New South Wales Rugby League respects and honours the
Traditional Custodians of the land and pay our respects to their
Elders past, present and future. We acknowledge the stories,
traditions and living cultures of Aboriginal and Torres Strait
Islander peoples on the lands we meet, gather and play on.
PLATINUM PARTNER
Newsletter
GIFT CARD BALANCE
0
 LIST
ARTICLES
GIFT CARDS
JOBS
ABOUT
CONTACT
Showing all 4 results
...
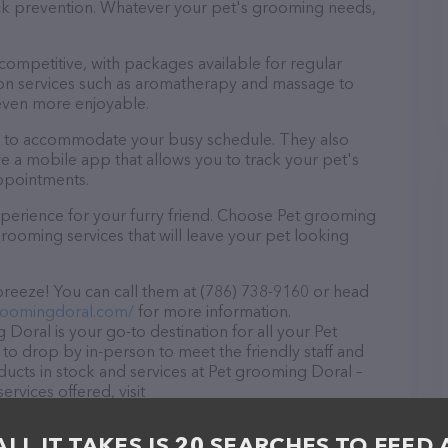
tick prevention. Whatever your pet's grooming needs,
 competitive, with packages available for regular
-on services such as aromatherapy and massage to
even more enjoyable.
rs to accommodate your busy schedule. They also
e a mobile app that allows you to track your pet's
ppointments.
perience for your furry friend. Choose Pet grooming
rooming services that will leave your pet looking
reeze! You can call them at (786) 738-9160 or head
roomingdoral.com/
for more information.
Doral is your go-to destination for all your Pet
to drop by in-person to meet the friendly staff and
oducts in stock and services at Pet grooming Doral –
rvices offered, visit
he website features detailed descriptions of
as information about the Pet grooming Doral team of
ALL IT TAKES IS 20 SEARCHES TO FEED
--
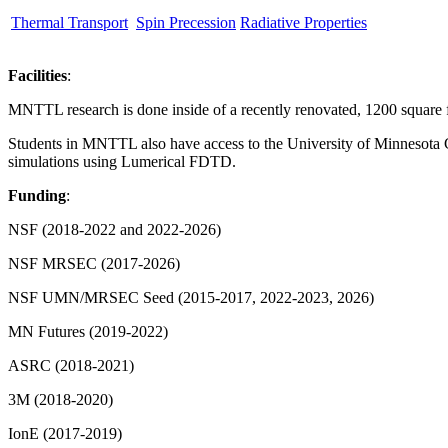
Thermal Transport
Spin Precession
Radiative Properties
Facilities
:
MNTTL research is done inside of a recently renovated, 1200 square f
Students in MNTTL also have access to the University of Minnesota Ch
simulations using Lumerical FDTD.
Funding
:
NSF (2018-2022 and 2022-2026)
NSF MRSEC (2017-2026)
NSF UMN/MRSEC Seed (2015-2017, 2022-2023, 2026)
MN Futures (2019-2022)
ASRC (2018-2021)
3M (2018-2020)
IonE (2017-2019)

**Problem description**
Your answer must consist solely of the lines above between the line holding "for more information." and the line holding "ALL IT TAKES IS 20 SEARCHES TO FEED", inclusive, copied exactly.

**Reply to the task**
for more information.
Doral is your go-to destination for all your Pet
to drop by in-person to meet the friendly staff and
oducts in stock and services at Pet grooming Doral –
rvices offered, visit
he website features detailed descriptions of
as information about the Pet grooming Doral team of
ALL IT TAKES IS 20 SEARCHES TO FEED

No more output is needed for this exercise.